Rickie Fowler in action during Day 1 of the US Open. Photograph: (AFP)
The world number nine's seven-under-par total matched the lowest to par score ever carded in the opening round of a US Open
Rickie Fowler produced a record-equalling low-scoring round to take a one-shot lead at the US Open on Thursday as the big-hitters failed to fire.
Fowler, the world number nine from California, revelled in benign conditions at Erin Hills Golf Course to reel off seven birdies and 11 pars in a superb 65.
The 28-year-old's seven-under-par total matched the lowest to par score ever carded in the opening round of a US Open, a record shared by Jack Nicklaus and Tom Weiskopf since the 1980 tournament.
With the picturesque par-72 course set up at a monstrous 7,845 yards, Erin Hills had been expected to live up to the US Open's billing of being the toughest test in golf.
But heavy rain, which has softened greens and made fairways more forgiving, levelled the playing field dramatically.
Fowler wasted no time in exploiting the conditions after teeing off on the 10th, rattling off four quick birdies to be four under.
Three more birdies on his inward nine took him to seven under and a piece of US Open history.
"It's cool, but it's just the first round," Fowler said afterwards.
"It is always cool to be part of some sort of history in golf. But I'd rather be remembered for something that's done on Sunday."
Fowler leads by one shot from England's Paul Casey and lowly-ranked American Xander Schauffele.
Casey carded an eagle and six birdies for a six-under-par 66 while Schauffele, the 23-year-old world number 352 also carded a 66.
Yet while Fowler and Casey thrived, defending champion Dustin Johnson, world number two Rory McIlroy and world number three Jason Day -- three big-hitters who had been tipped to thrive -- all had a day to forget.
Johnson blamed an errant putter for his three-over-par 75, which included a double-bogey and two bogeys.
"I just didn't putt very well," Johnson said. "I missed a lot of really good opportunities. That was the big key for me."
McIlroy, who is returning to action after a rib injury, opened with an early eagle but was unable to maintain his momentum and finished with a six-over-par 78.
"Just timing was a little bit off, and that was it," McIlroy said.
"Just really bad tee shots which led to obviously not being able to give myself many looks for birdies."
Day meanwhile was left sliding towards an early exit after a calamitous seven-over-par 79.
With Johnson, McIlroy and Day misfiring, it was left to a clutch of unheralded players to dominate the upper reaches of the leaderboard.

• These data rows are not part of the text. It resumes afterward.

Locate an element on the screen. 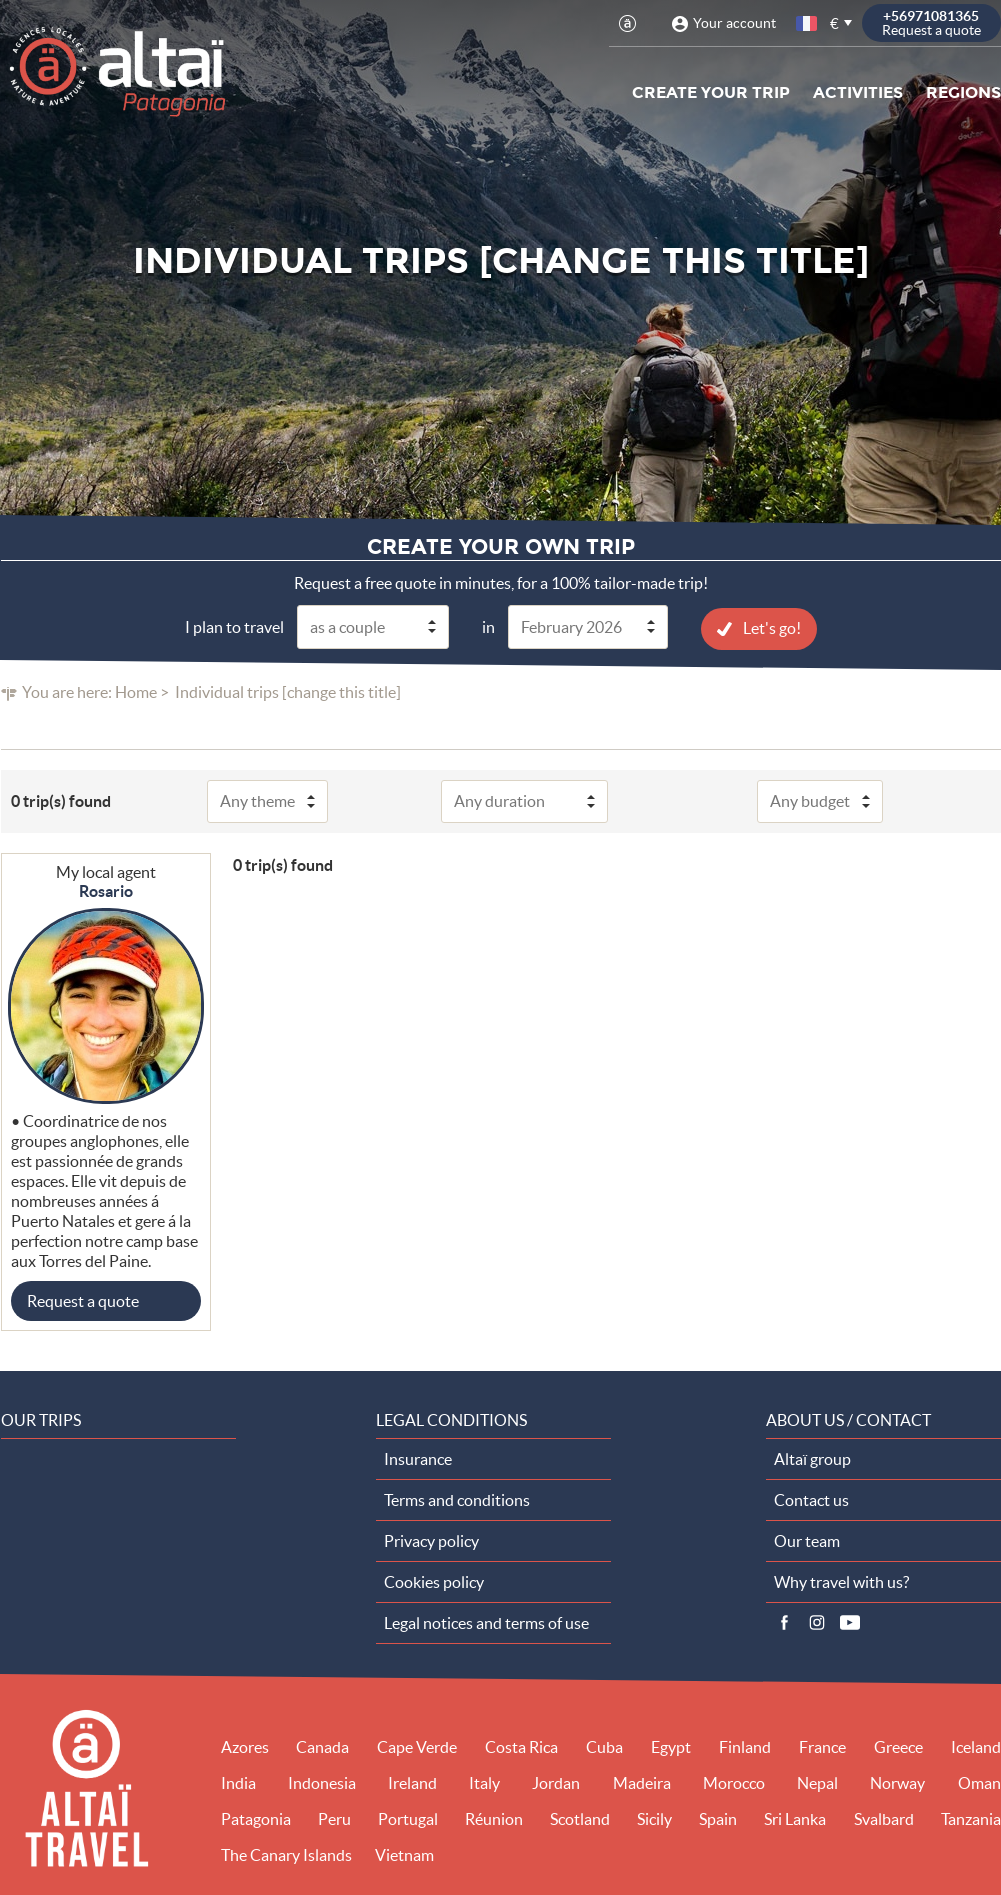 This screenshot has width=1001, height=1895. Finland is located at coordinates (745, 1746).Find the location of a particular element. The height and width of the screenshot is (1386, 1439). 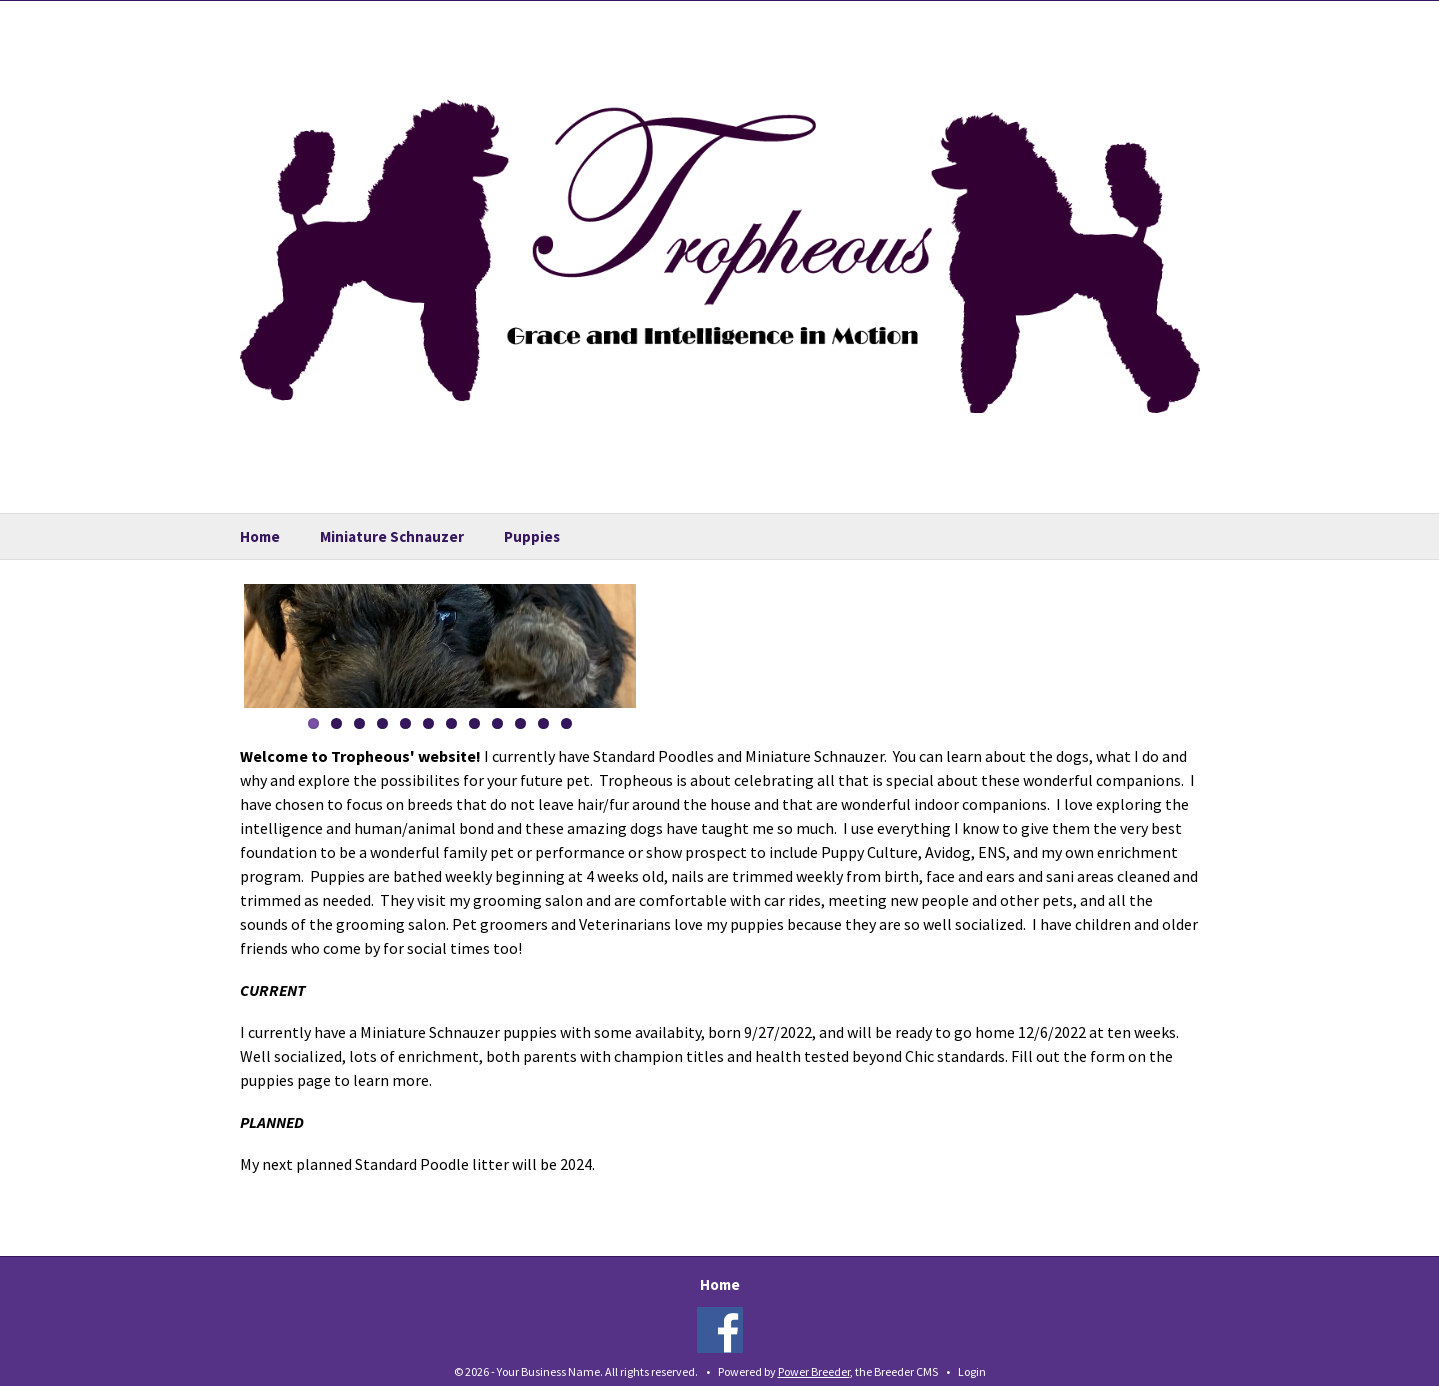

Power Breeder is located at coordinates (814, 1371).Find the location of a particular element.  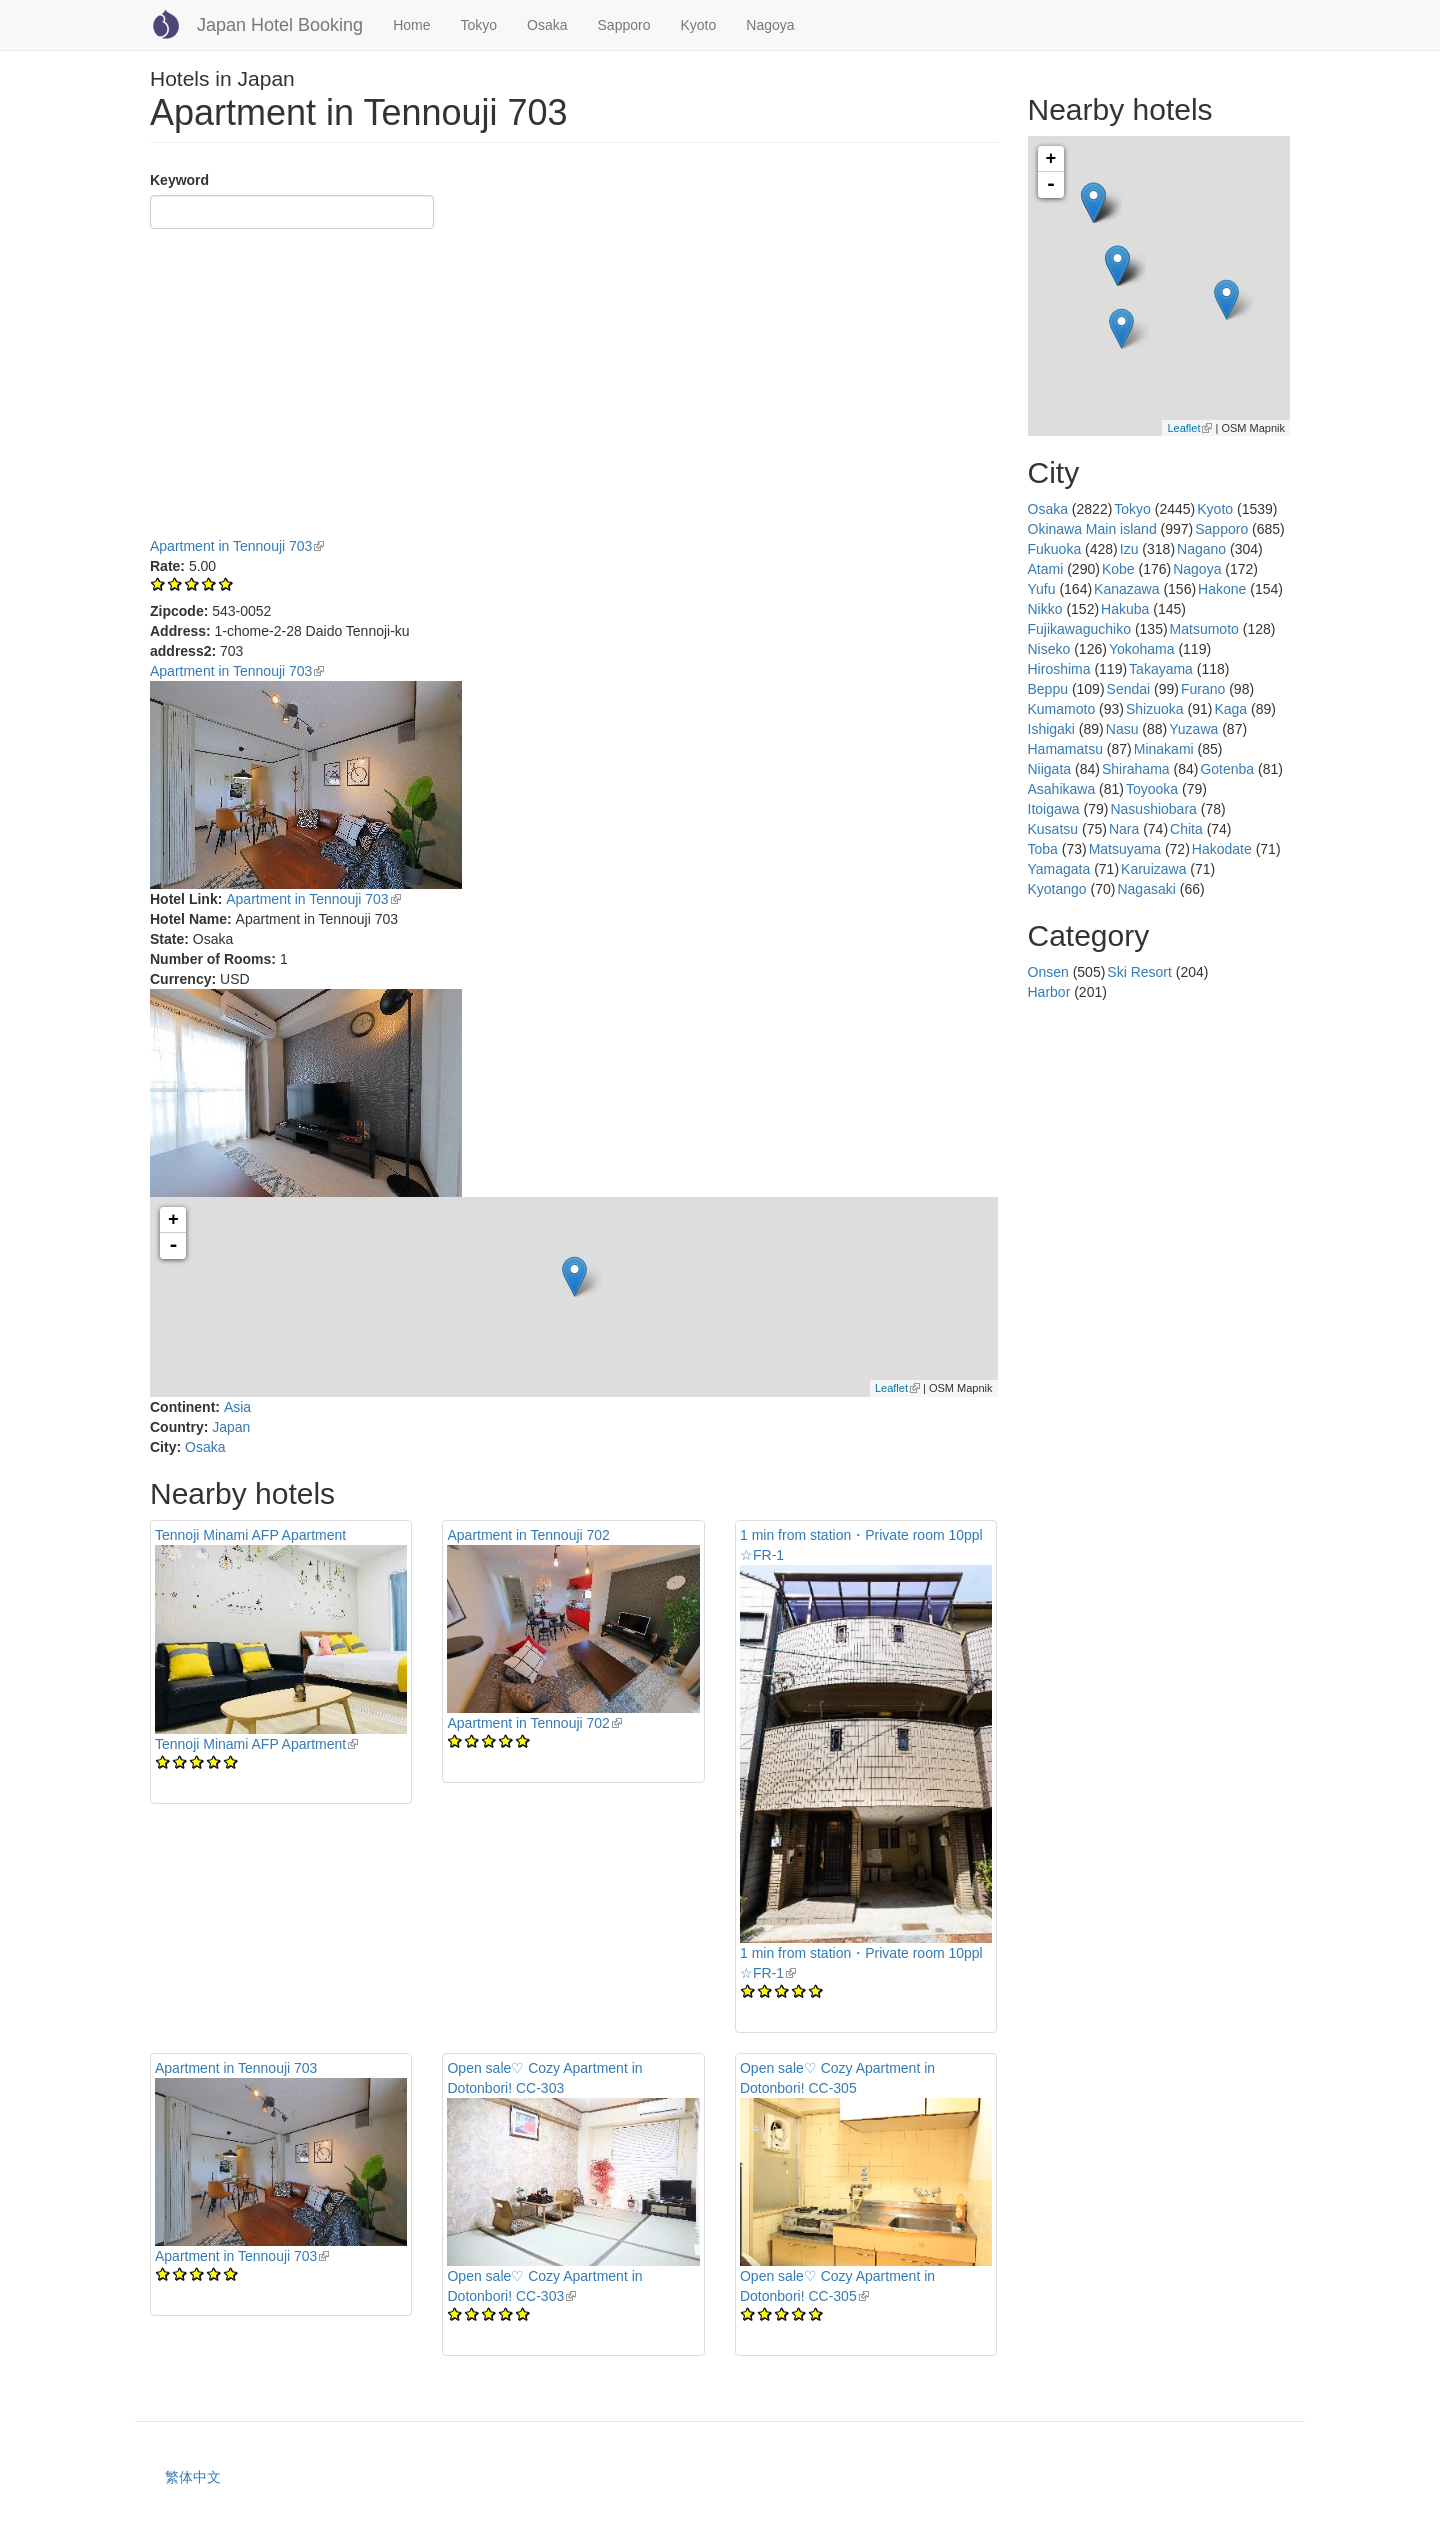

Kyotango is located at coordinates (1057, 889).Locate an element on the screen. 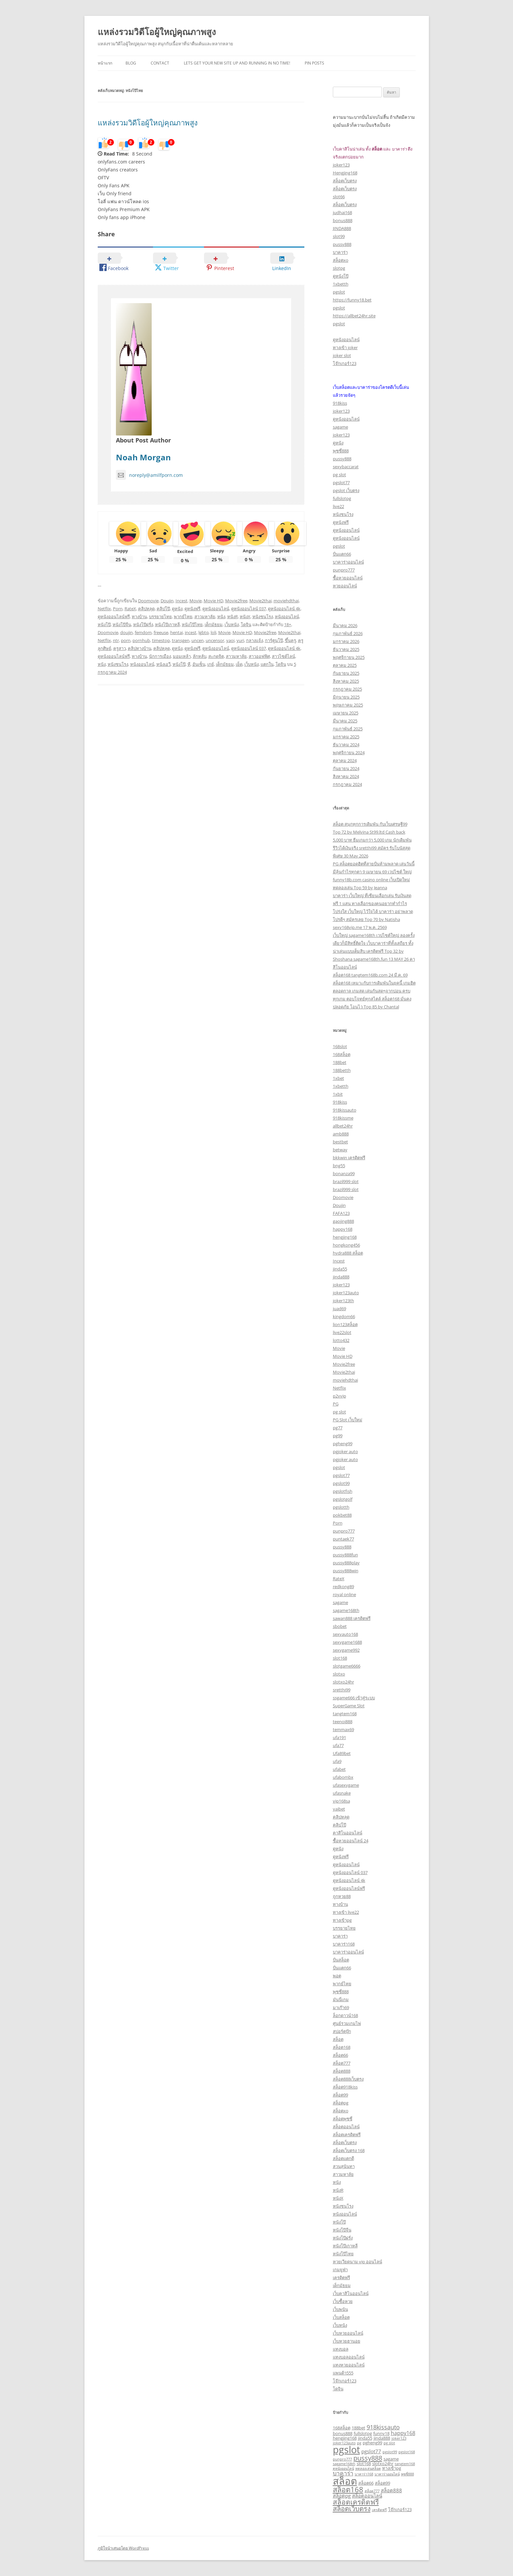  หนังโป๊จีน is located at coordinates (122, 624).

Three players -- Brian Harman, Tommy Fleetwood and Brooks Koepka -- were in the clubhouse on five under, two back from Fowler.
Masters champion Sergio Garcia meanwhile was lurking five off the lead after a two-under-par 70.
Garcia carded an eagle, three birdies and three bogeys in a roller coaster round.
Former US Open champion Ernie Els chose the 20th anniversary of his last victory in the tournament to remind fans that he is not quite ready to be put out to grass.
The 47-year-old South African posted a two-under-par 71. His round would have been better had it not been for two bogeys in his closing holes.
"All in all, I've got to be happy," Els said. "You take a two-under-par in the first round in the US Open, you're right there."
Thursday's opening round began with drama off the course after a blimp hovering near the venue crashed.
Players and fans looked on in disbelief as the aircraft fell from the sky near the venue.
The pilot was later being treated for burns, local law enforcement officials said.
The incident stunned golfers and fans who witnessed it.
"I was teeing off and I looked up and saw it on fire, and I felt sick to my stomach," American Jamie Lovemark said. "I felt terrible for the people inside. I didn't know what was going on. It was a horrible sight."
The US Golf Association later confirmed the blimp was not affiliated to the tournament.
"Our thoughts and prayers are with the pilot at this time," the USGA said in a statement.